Work required =>
Where the word "iPhone" occurs in a line of the data, return the whole line.
──────────────────────────────
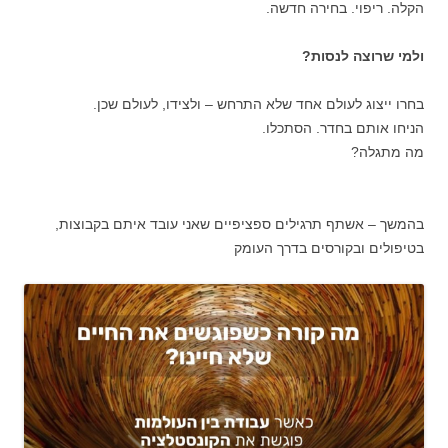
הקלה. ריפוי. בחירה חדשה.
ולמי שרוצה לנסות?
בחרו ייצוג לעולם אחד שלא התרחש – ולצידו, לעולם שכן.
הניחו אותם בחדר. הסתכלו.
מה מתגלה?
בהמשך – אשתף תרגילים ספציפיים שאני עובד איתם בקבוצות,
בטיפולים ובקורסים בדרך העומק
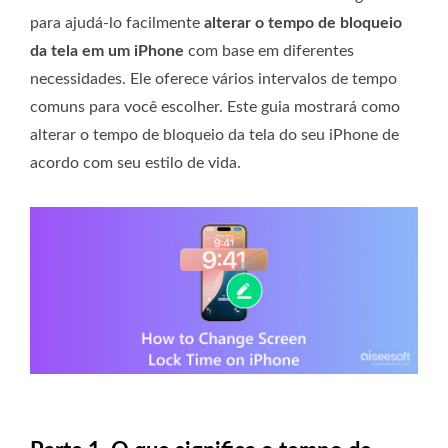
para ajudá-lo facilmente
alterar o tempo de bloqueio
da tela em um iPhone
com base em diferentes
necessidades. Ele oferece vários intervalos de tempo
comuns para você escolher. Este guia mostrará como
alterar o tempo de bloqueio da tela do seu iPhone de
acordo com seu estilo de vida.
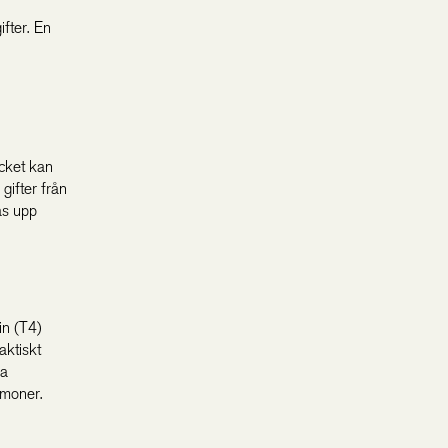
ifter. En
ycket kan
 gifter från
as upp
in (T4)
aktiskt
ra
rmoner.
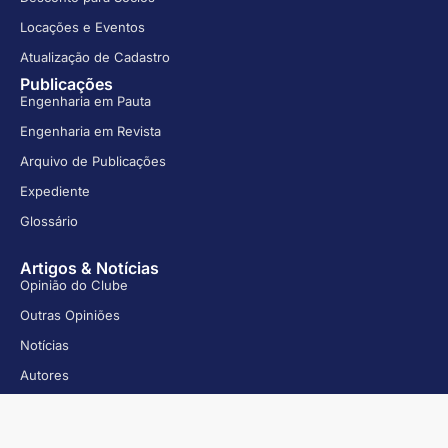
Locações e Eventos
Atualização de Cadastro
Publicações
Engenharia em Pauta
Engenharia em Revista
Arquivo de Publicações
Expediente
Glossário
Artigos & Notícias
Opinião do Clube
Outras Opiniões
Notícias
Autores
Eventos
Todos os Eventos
──────────────────────────────
Output for this exercise =>
da tela em um iPhone
alterar o tempo de bloqueio da tela do seu iPhone de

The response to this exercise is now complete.